=== Problem requirements ===
Copy exactly the last part of the entries, starting from the line with "замечательное место, и меня вообще не" and including the final line.
[[ Records to process open ]]
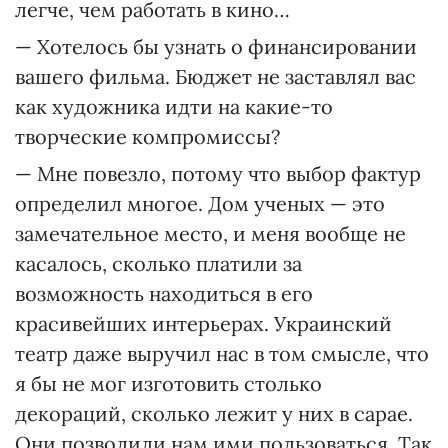
легче, чем работать в кино…
— Хотелось бы узнать о финансировании
вашего фильма. Бюджет не заставлял вас
как художника идти на какие-то
творческие компромиссы?
— Мне повезло, потому что выбор фактур
определил многое. Дом ученых — это
замечательное место, и меня вообще не
касалось, сколько платили за
возможность находиться в его
красивейших интерьерах. Украинский
театр даже выручил нас в том смысле, что
я бы не мог изготовить столько
декораций, сколько лежит у них в сарае.
Они позволили нам ими пользоваться. Так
[[ Records to process closed ]]
=== Worked solution ===
замечательное место, и меня вообще не
касалось, сколько платили за
возможность находиться в его
красивейших интерьерах. Украинский
театр даже выручил нас в том смысле, что
я бы не мог изготовить столько
декораций, сколько лежит у них в сарае.
Они позволили нам ими пользоваться. Так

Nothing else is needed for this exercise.